Il y a cinquante ans, deux chercheurs américains posaient les bases d’une approche qui allait révolutionner notre compréhension du changement humain. Dans une interview récente, Richard Bandler, cofondateur de la Programmation Neuro-Linguistique (PNL), revient sur cette aventure intellectuelle extraordinaire qui continue d’influencer des millions de personnes à travers le monde.

Une rencontre décisive à l’université

Tout commence à Kresge College, une université californienne nouvellement créée. Richard Bandler, étudiant en dernière année, rencontre John Grinder, jeune professeur qui deviendra son partenaire de recherche pendant plus d’une décennie. Grinder possédait un modèle théorique du cerveau sans application pratique. Bandler, lui, modélisait déjà le travail de thérapeutes exceptionnels comme Virginia Satir et Fritz Perls avec des outils qu’il qualifie aujourd’hui d’« archaïques ».

De cette rencontre naîtra une collaboration intense : des nuits entières passées à lire des milliers d’articles scientifiques, à élaborer des équations sur un tableau noir, à interviewer les plus grands esprits de l’époque. Ensemble, ils écriront neuf livres et créeront les fondements de ce qui deviendra la PNL.

Les deux piliers fondamentaux de la PNL

Bandler insiste sur l’importance de reconnaître les véritables innovations qui ont émergé de cette collaboration :

Le méta-modèle du langage, inspiré des travaux de Noam Chomsky, permet d’explorer et d’élargir la carte mentale que chaque personne construit du monde. C’est un outil puissant pour nettoyer ou étendre les représentations limitantes au-delà de leur territoire habituel.

Le « four-tuple », une syntaxe et un calcul de l’apprentissage qui permet de capturer les compétences d’une personne et de les transférer à une autre. Cette innovation fondamentale transforme la thérapie en science de l’apprentissage accéléré.
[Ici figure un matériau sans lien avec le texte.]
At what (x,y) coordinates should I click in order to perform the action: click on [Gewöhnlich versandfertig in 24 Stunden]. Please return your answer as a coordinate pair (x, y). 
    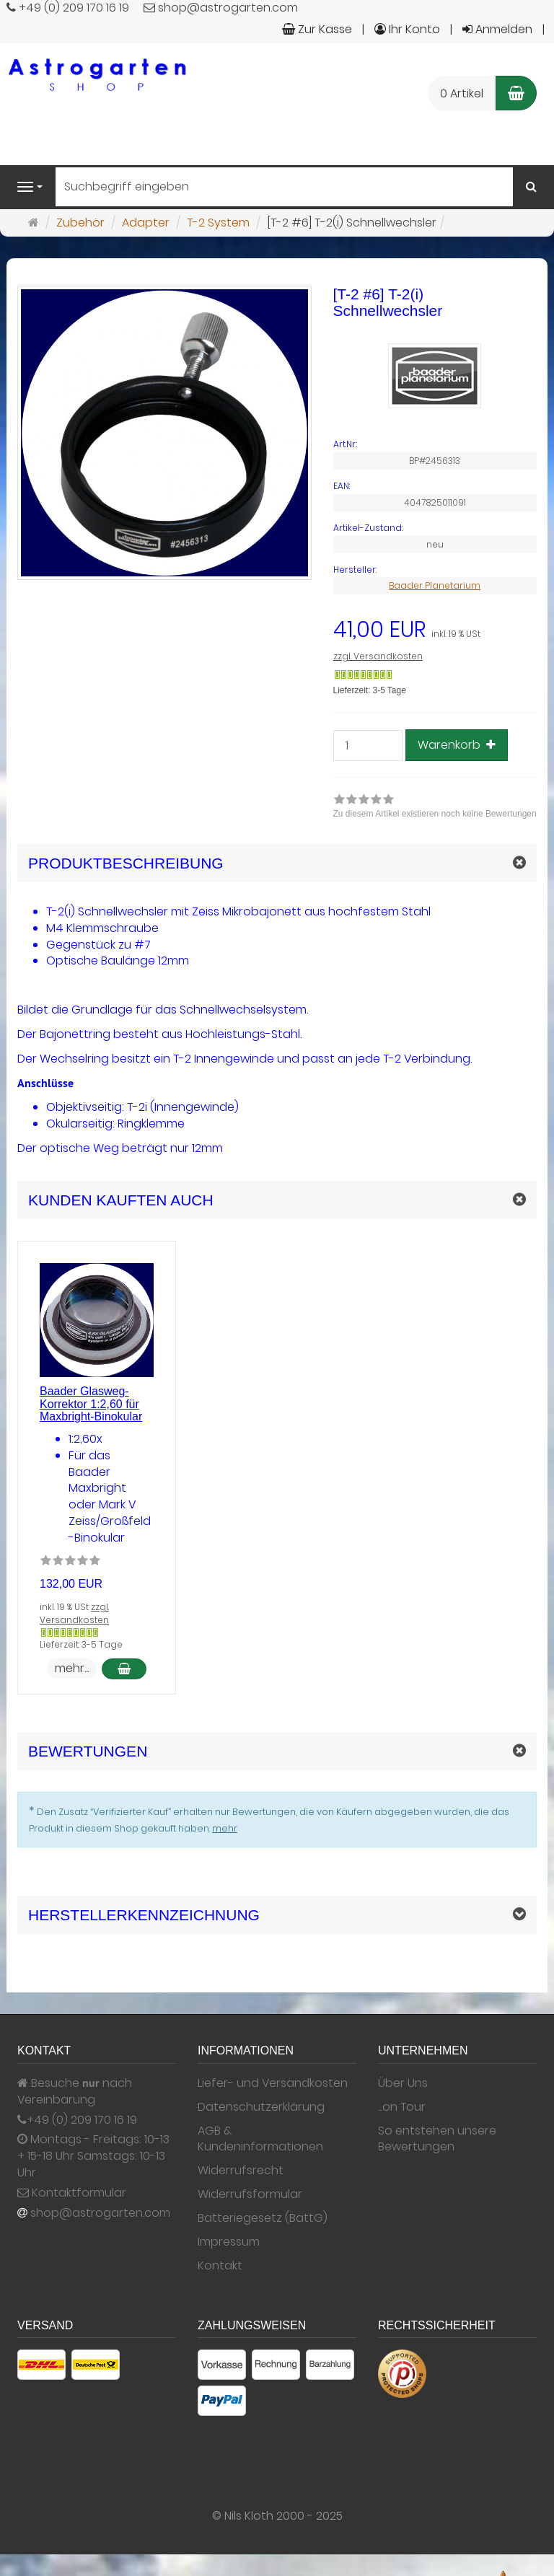
    Looking at the image, I should click on (363, 674).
La découverte qui a tout changé

Parmi les moments décisifs, Bandler évoque la lecture du livre de Moshe Feldenkrais. Cette lecture les a conduits à explorer le conditionnement stimulus-réponse et à développer le concept d’ancrage : l’idée qu’un état émotionnel peut être rappelé instantanément par un stimulus précis, comme un toucher.

« Nous nous sommes regardés, John et moi, avec une expression de surprise totale. Cela ouvrait la porte à des possibilités infinies », se souvient Bandler.

Plus révolutionnaire encore fut la découverte des mouvements oculaires comme indicateurs des processus de pensée. Comment est-il possible que personne n’ait remarqué ces patterns depuis la nuit des temps ? Pourtant, lorsqu’ils ont demandé à des gens de visualiser les yeux de leur mère, d’entendre une mélodie ou de ressentir une sensation physique, les mouvements oculaires suivaient des schémas prévisibles et reproductibles.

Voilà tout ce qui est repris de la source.